22 Are they Hebrews? So am I. Are they Israelites? So am I. Are they Abraham's descendants? So am I. 23 Are they servants of Christ? (I am out of my mind to talk like this.) I am more. I have worked much harder, been in prison more frequently, been flogged more severely, and been exposed to death again and again. 24 Five times I received from the Jews the forty lashes minus one. 25 Three times I was beaten with rods, once I was pelted with stones, three times I was shipwrecked, I spent a night and a day in the open sea, 26 I have been constantly on the move. I have been in danger from rivers, in danger from bandits, in danger from my fellow Jews, in danger from Gentiles; in danger in the city, in danger in the country, in danger at sea; and in danger from false believers. 27 I have labored and toiled and have often gone without sleep; I have known hunger and thirst and have often gone without food; I have been cold and naked. 28 Besides everything else, I face daily the pressure of my concern for all the churches. 29 Who is weak, and I do not feel weak? Who is led into sin, and I do not inwardly burn? 30 If I must boast, I will boast of the things that show my weakness. 31 The God and Father of the Lord Jesus, who is to be praised forever, knows that I am not lying. 32 In Damascus the governor under King Aretas had the city of the Damascenes guarded in order to arrest me. 33 But I was lowered in a basket from a window in the wall and slipped through his hands.

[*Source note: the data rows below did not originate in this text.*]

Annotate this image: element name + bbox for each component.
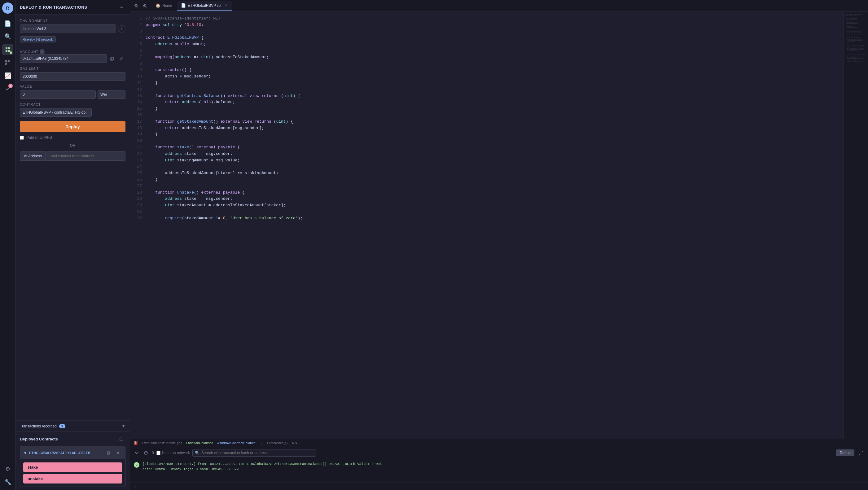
- svg-rect-2: [6, 50, 7, 52]
- rail-icon-tools[interactable]: 🔧: [2, 477, 13, 488]
- console-prompt: >: [130, 483, 868, 490]
- listen-checkbox[interactable]: [156, 451, 160, 455]
- unstake-button[interactable]: unstake: [23, 474, 122, 484]
- environment-row: Injected Web3 i: [20, 25, 125, 33]
- trash-icon: [119, 437, 124, 441]
- debug-button[interactable]: Debug: [836, 450, 855, 456]
- deployed-contracts-label: Deployed Contracts: [20, 437, 58, 441]
- chevrons: ∧ ∨: [291, 441, 298, 445]
- transactions-header[interactable]: Transactions recorded 9 ▼: [16, 420, 130, 431]
- value-input[interactable]: 0: [20, 90, 96, 99]
- status-bar: ⛽ Execution cost: infinite gas FunctionD…: [130, 439, 868, 447]
- log-success-icon: ✓: [134, 462, 140, 468]
- contract-instance: ▼ ETHGLOBALRSVP AT 0X1AE...DE1FB: [20, 446, 125, 487]
- files-icon: 📄: [4, 20, 11, 27]
- zoom-in-btn[interactable]: [141, 2, 149, 9]
- gas-icon: ⛽: [134, 441, 138, 445]
- deploy-button[interactable]: Deploy: [20, 121, 125, 132]
- svg-point-8: [120, 7, 121, 8]
- copy-address-btn[interactable]: [108, 55, 116, 63]
- rail-icon-analytics[interactable]: 📈: [2, 70, 13, 81]
- tab-sol[interactable]: 📄 ETHGlobalRSVP.sol ✕: [177, 1, 232, 10]
- at-address-button[interactable]: At Address: [20, 151, 46, 161]
- console-counter: 0: [152, 451, 154, 455]
- edit-address-btn[interactable]: [117, 55, 125, 63]
- console-search-icon: 🔍: [195, 451, 199, 455]
- console-down-btn[interactable]: [133, 450, 140, 456]
- panel-header: DEPLOY & RUN TRANSACTIONS: [16, 0, 130, 14]
- next-ref-btn[interactable]: ∨: [295, 441, 298, 445]
- svg-point-9: [121, 7, 122, 8]
- code-area: 12345 678910 1112131415 1617181920 21222…: [130, 12, 843, 439]
- rail-icon-search[interactable]: 🔍: [2, 31, 13, 42]
- contract-label: CONTRACT: [20, 102, 125, 106]
- git-icon: [5, 59, 11, 66]
- rail-icon-check[interactable]: 5: [2, 83, 13, 94]
- search-box: 🔍: [192, 449, 316, 457]
- contract-instance-chevron[interactable]: ▼: [23, 451, 27, 455]
- svg-line-28: [146, 6, 147, 7]
- expand-icon: [859, 451, 863, 455]
- environment-label: ENVIRONMENT: [20, 19, 125, 23]
- svg-rect-14: [120, 438, 123, 441]
- zoom-in-icon: [143, 4, 147, 8]
- transactions-badge: 9: [59, 424, 65, 428]
- svg-point-6: [5, 63, 7, 65]
- value-row: 0 Wei Gwei Finney Ether: [20, 90, 125, 99]
- console-clock-btn[interactable]: [143, 450, 149, 456]
- sol-tab-close[interactable]: ✕: [223, 3, 228, 8]
- console-area: 0 listen on network 🔍 Debug ✓: [130, 447, 868, 490]
- environment-info-btn[interactable]: i: [118, 25, 125, 33]
- exec-cost: Execution cost: infinite gas: [142, 441, 182, 445]
- or-divider: OR: [20, 144, 125, 148]
- rail-icon-settings[interactable]: ⚙: [2, 463, 13, 474]
- tools-icon: 🔧: [4, 479, 11, 485]
- edit-icon: [119, 56, 124, 61]
- console-search-input[interactable]: [192, 449, 316, 457]
- stake-button[interactable]: stake: [23, 462, 122, 472]
- svg-line-24: [137, 6, 138, 7]
- home-tab-label: Home: [162, 3, 172, 8]
- svg-rect-11: [111, 58, 113, 60]
- prev-ref-btn[interactable]: ∧: [291, 441, 294, 445]
- main-area: 🏠 Home 📄 ETHGlobalRSVP.sol ✕ 12345 67891…: [130, 0, 868, 490]
- close-instance-icon: [116, 451, 120, 455]
- account-select-row: 0x124...a9FA8 (0.18345734: [20, 54, 125, 63]
- console-log: ✓ [block:10477835 txIndex:7] from: 0x124…: [130, 459, 868, 483]
- tab-zoom: [132, 2, 149, 9]
- svg-rect-19: [108, 451, 110, 454]
- value-unit-select[interactable]: Wei Gwei Finney Ether: [98, 90, 125, 99]
- search-icon: 🔍: [4, 33, 11, 40]
- console-toolbar: 0 listen on network 🔍 Debug: [130, 447, 868, 459]
- contract-select[interactable]: ETHGlobalRSVP - contracts/ETHGlob...: [20, 108, 92, 117]
- code-content: // SPDX-License-Identifier: MIT pragma s…: [146, 12, 843, 439]
- publish-ipfs-label: Publish to IPFS: [26, 135, 52, 140]
- load-contract-input[interactable]: [46, 151, 125, 161]
- panel-menu-btn[interactable]: [117, 3, 125, 11]
- zoom-out-btn[interactable]: [132, 2, 140, 9]
- rail-icon-git[interactable]: [2, 57, 13, 68]
- logo-icon[interactable]: R: [2, 2, 13, 13]
- tab-home[interactable]: 🏠 Home: [152, 1, 176, 10]
- account-select[interactable]: 0x124...a9FA8 (0.18345734: [20, 54, 107, 63]
- contract-instance-title: ETHGLOBALRSVP AT 0X1AE...DE1FB: [29, 451, 90, 455]
- value-label: VALUE: [20, 85, 125, 88]
- console-down-icon: [134, 451, 139, 455]
- clear-deployed-btn[interactable]: [117, 435, 125, 443]
- gas-limit-label: GAS LIMIT: [20, 67, 125, 70]
- account-plus-btn[interactable]: +: [40, 49, 44, 54]
- rail-icon-plugin[interactable]: [2, 44, 13, 55]
- line-numbers: 12345 678910 1112131415 1617181920 21222…: [130, 12, 146, 439]
- close-instance-btn[interactable]: [114, 449, 122, 457]
- gas-limit-input[interactable]: 3000000: [20, 72, 125, 81]
- rail-icon-files[interactable]: 📄: [2, 18, 13, 29]
- home-tab-icon: 🏠: [156, 3, 160, 8]
- tab-bar: 🏠 Home 📄 ETHGlobalRSVP.sol ✕: [130, 0, 868, 12]
- environment-select[interactable]: Injected Web3: [20, 25, 116, 33]
- expand-console-btn[interactable]: [857, 449, 865, 457]
- listen-check: listen on network: [156, 451, 190, 455]
- left-panel: DEPLOY & RUN TRANSACTIONS ENVIRONMENT In…: [16, 0, 130, 490]
- svg-rect-12: [111, 57, 114, 60]
- copy-instance-btn[interactable]: [105, 449, 113, 457]
- publish-ipfs-checkbox[interactable]: [20, 136, 24, 140]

Other Translations of 2 Corinthians 11:22-33

King James Version

22 Are they Hebrews? so am I. Are they Israelites? so am I. Are they the seed of Abraham? so am I. 23 Are they ministers of Christ? (I speak as a fool) I am more; in labours more abundant, in stripes above measure, in prisons more frequent, in deaths oft. 24 Of the Jews five times received I forty stripes save one. 25 Thrice was I beaten with rods, once was I stoned, thrice I suffered shipwreck, a night and a day I have been in the deep; 26 In journeyings often, in perils of waters, in perils of robbers, in perils by mine own countrymen, in perils by the heathen, in perils in the city, in perils in the wilderness, in perils in the sea, in perils among false brethren; 27 In weariness and painfulness, in watchings often, in hunger and thirst, in fastings often, in cold and nakedness. 28 Beside those things that are without, that which cometh upon me daily, the care of all the churches. 29 Who is weak, and I am not weak? who is offended, and I burn not? 30 If I must needs glory, I will glory of the things which concern mine infirmities. 31 The God and Father of our Lord Jesus Christ, which is blessed for evermore, knoweth that I lie not. 32 In Damascus the governor under Aretas the king kept the city of the Damascenes with a garrison, desirous to apprehend me: 33 And through a window in a basket was I let down by the wall, and escaped his hands.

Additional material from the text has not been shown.